• **EXERCISE INSTRUCTIONS**
Return nothing except the lines from the one that contains "Google consents" through the end of the material below, each exactly as given.

-- EXERCISE MATERIAL follows --

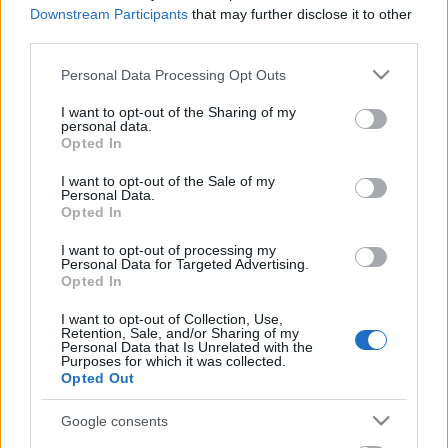
Downstream Participants
that may further disclose it to other
third parties.
Please note that this website/app uses one or more Google
Personal Data Processing Opt Outs
services and may gather and store information including but
not limited to your visit or usage behaviour. You may click to
I want to opt-out of the Sharing of my
personal data.
grant or deny consent to Google and its third-party tags to
Opted In
use your data for below specified purposes in below Google
consent section.
I want to opt-out of the Sale of my
Personal Data.
Opted In
I want to opt-out of processing my
Personal Data for Targeted Advertising.
Opted In
Zene: Monostori János, szöveg: Takáts Eszter, Lőrincz
Nikolett
I want to opt-out of Collection, Use,
Klip szereplők és kitalálók: Barsi Márton, Lőrincz
Retention, Sale, and/or Sharing of my
Personal Data that Is Unrelated with the
Nikolett, Monostori János, Takáts Eszter
Purposes for which it was collected.
Technikai segítők: Szabó Zsolt, Krajcsi Zsolt,
Opted Out
Monostori Waller Bernadett, Beke Csaba
Master: Gyulai Ádám
Google consents
Videó utómunka, vágás: Takáts Eszter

-- EXERCISE MATERIAL concluded --

• **RESPONSE**
Google consents
Videó utómunka, vágás: Takáts Eszter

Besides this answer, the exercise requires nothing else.